2. The system of claim 1, the abstraction system further comprises an association component that at least one of facilitates determination of a trust established among the devices and authenticates the devices or services by employing credentials previously established.
3. The system of claim 1, the abstraction system further comprises a streaming component that facilitates delivery of time sensitive information among the devices.
4. The system of claim 1, the abstraction system further comprises a bulk transfer component that facilitates delivery of low priority items.
5. The system of claim 1, the abstraction system enables an application unfamiliar with a bus to employ the bus.
6. The system of claim 1, the bus abstraction system supplies a single application program interface over a plurality of different buses.
7. The system of claim 1, the bus abstraction system facilitates sharing of device class support among protocol buses and internet protocol.
8. The system of claim 1, further comprising an adaptation component as part of a bus, the adaptation component interacts with the abstraction system.
9. The system of claim 1, the bus abstraction system re-uses device models across multiple bus technologies.
10. A method of unifying bus protocols, comprising:
binding device models and higher level protocols to multiple bus implementations or networks via an abstraction system, and
discovering a device that a message thereto is to be transferred.
11. The method of claim 10 further comprising employing a streaming component for transfer of time sensitive information.
12. The method of claim 10 further comprising employing a bulk transfer component for transfer of the message.
13. The method of claim 10 further comprising transferring the message in an at least one of an asynchronous and isochronous manner.
14. A computer readable medium having stored thereon computer executable instructions for carrying out the method of claim 10.
15. A computer-readable medium having stored thereon a data structure comprising:
a computer executable component that binds device models and higher level protocols to a plurality of buses with different bus technologies, to enable applications unfamiliar with specifics of the different bus technologies to use the plurality of buses, the computer executable component comprising a further computer executable component that provides a signaling mechanism for the applications and devices to discover each other on the plurality of buses.
16. The computer-readable medium of claim 15, the computer executable component comprising an additional computer executable component that facilitates determination of a trust established among the devices.
17. The computer-readable medium of claim 15, the computer executable component comprising another computer executable component that facilitates delivery of time sensitive information among the devices.
18. The computer-readable medium of claim 15, the computer executable component facilitates sharing of device class support among protocol buses and internet protocol.
19. The computer-readable medium of claim 15, the computer executable component re-uses device models across multiple bus technologies.
20. The computer-readable medium of claim 15, the computer executable component with an addressing scheme that provides a standard way for applications to refer to devices on the plurality of buses.
Description
TECHNICAL FIELD

The subject invention relates generally to networks and bus systems, and in particular to a programming model of bus abstraction among protocol buses and/or networks, for a unification thereof.

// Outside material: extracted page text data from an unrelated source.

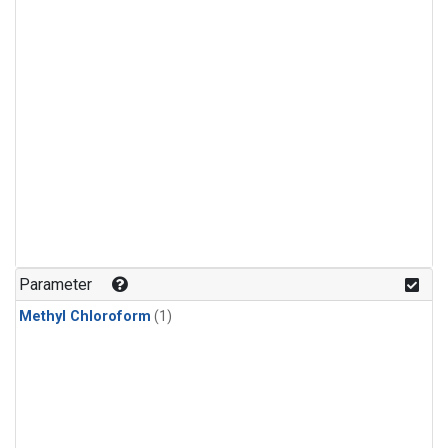
Parameter
Methyl Chloroform
(1)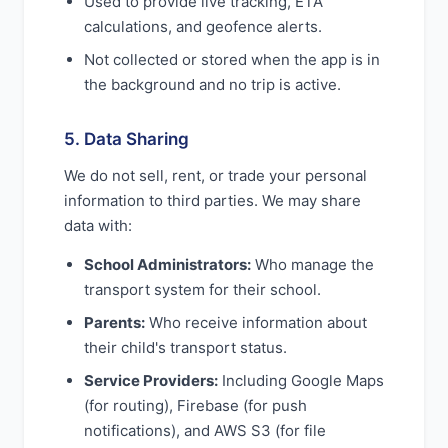
Used to provide live tracking, ETA
calculations, and geofence alerts.
Not collected or stored when the app is in
the background and no trip is active.
5. Data Sharing
We do not sell, rent, or trade your personal
information to third parties. We may share
data with:
School Administrators:
Who manage the
transport system for their school.
Parents:
Who receive information about
their child's transport status.
Service Providers:
Including Google Maps
(for routing), Firebase (for push
notifications), and AWS S3 (for file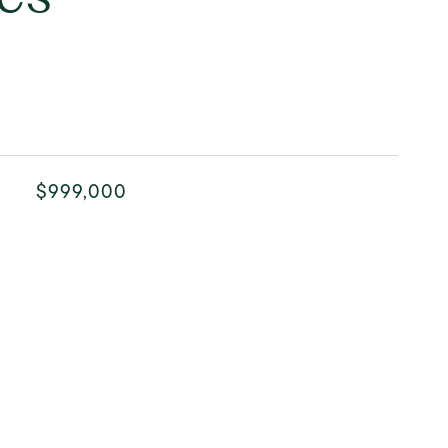
$999,000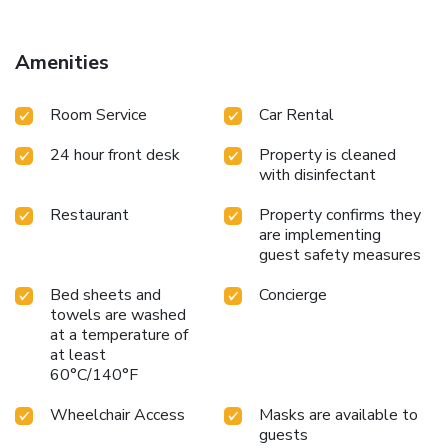
Amenities
Room Service
Car Rental
24 hour front desk
Property is cleaned
with disinfectant
Restaurant
Property confirms they
are implementing
guest safety measures
Bed sheets and
Concierge
towels are washed
at a temperature of
at least
60°C/140°F
Wheelchair Access
Masks are available to
guests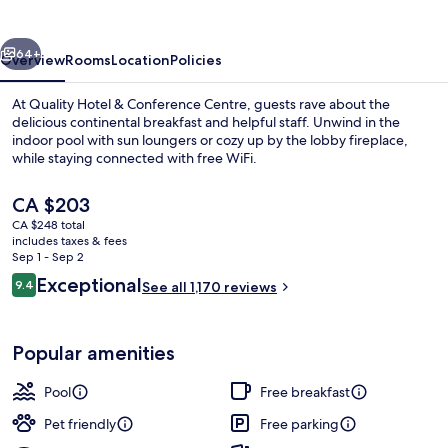
Conference
Centre
vious
Next
64+
Overview
Rooms
Location
Policies
At Quality Hotel & Conference Centre, guests rave about the
delicious continental breakfast and helpful staff. Unwind in the
indoor pool with sun loungers or cozy up by the lobby fireplace,
while staying connected with free WiFi.
The
CA $203
current
CA $248 total
price
includes taxes & fees
is
Sep 1 - Sep 2
Lobby
CA $203
Reviews
Exceptional
9.4
See all 1,170 reviews
9.4 out of 10
Popular amenities
Pool
Free breakfast
Pet friendly
Free parking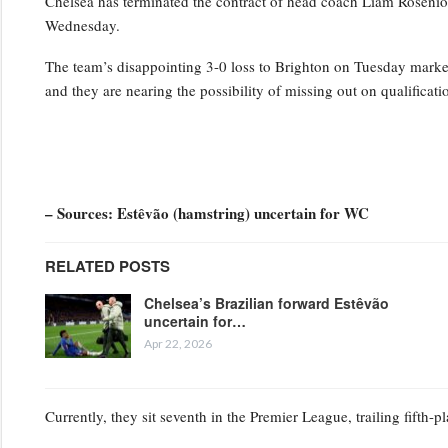
Chelsea has terminated the contract of head coach Liam Rosenior
Wednesday.
The team’s disappointing 3-0 loss to Brighton on Tuesday marked t
and they are nearing the possibility of missing out on qualifica
– Sources: Estêvão (hamstring) uncertain for WC
RELATED POSTS
Chelsea’s Brazilian forward Estêvão
uncertain for…
Apr 22, 2026
Currently, they sit seventh in the Premier League, trailing fifth-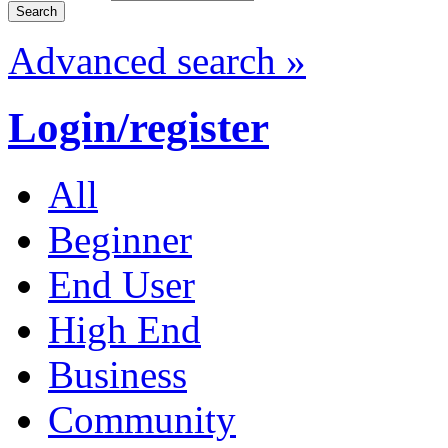
Advanced search »
Login/register
All
Beginner
End User
High End
Business
Community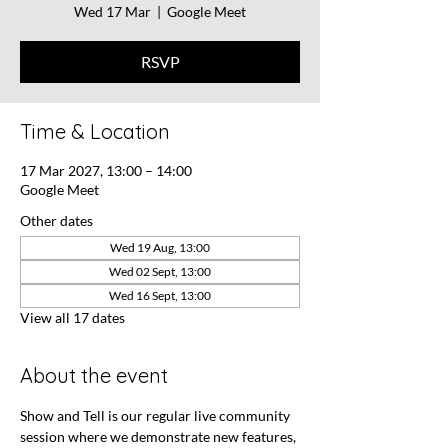
Wed 17 Mar
  |  
Google Meet
RSVP
Time & Location
17 Mar 2027, 13:00 – 14:00
Google Meet
Other dates
Wed 19 Aug, 13:00
Wed 02 Sept, 13:00
Wed 16 Sept, 13:00
View all 17 dates
About the event
Show and Tell is our regular live community 
session where we demonstrate new features,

BACKGROUND OF THE INVENTION

Increasing advances in computer technology (e.g., microprocessor speed, memory capacity, data transfer bandwidth, software functionality, and the like) have generally contributed to increased computer application in various industries. Ever more powerful server systems, which are often configured as an array of servers, are commonly provided to service requests originating from external sources such as the World Wide Web, for example. In such network environments, a plurality of bus standards can be employed for interfacing peripherals and devices to computers. For example, a Universal Serial Bus (USB) having its own protocol, which supports three transmission speeds of 1.5, 12, and 480 mpbs, can be employed for USB devices with different data speed requirements. Also, communication software and hardware within the host computer can mediate the connection between the communications network and the Universal Serial Bus. Like many conventional protocols, the USB protocol is a layered protocol comprising a number of layers. One such layer is a physical layer which defines the electrical specifications of the Universal Serial Bus. Another layer is a data link layer which defines the types of transactions permissible on the Universal Serial Bus (i.e., the formats of the USB transactions).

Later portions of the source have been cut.